- _DESCRIPTION OF THE TASK_:
An exact copy of the data is required. No picture may appear in it.

- _Saved entries_:
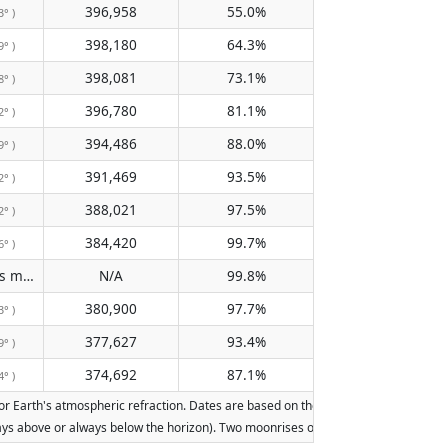
396,958
55.0%
3° )
398,180
64.3%
9° )
398,081
73.1%
8° )
396,780
81.1%
2° )
394,486
88.0%
9° )
391,469
93.5%
2° )
388,021
97.5%
2° )
384,420
99.7%
6° )
Does not pass meridian
N/A
99.8%
( N/A )
380,900
97.7%
3° )
377,627
93.4%
9° )
374,692
87.1%
4° )
Earth's atmospheric refraction. Dates are based on the Gregorian calendar. Illumi
lways above or always below the horizon). Two moonrises or moonsets on the same d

- _EXERCISE RESULT_:
396,958
55.0%
3° )
398,180
64.3%
9° )
398,081
73.1%
8° )
396,780
81.1%
2° )
394,486
88.0%
9° )
391,469
93.5%
2° )
388,021
97.5%
2° )
384,420
99.7%
6° )
Does not pass meridian
N/A
99.8%
( N/A )
380,900
97.7%
3° )
377,627
93.4%
9° )
374,692
87.1%
4° )
Earth's atmospheric refraction. Dates are based on the Gregorian calendar. Illumi
lways above or always below the horizon). Two moonrises or moonsets on the same d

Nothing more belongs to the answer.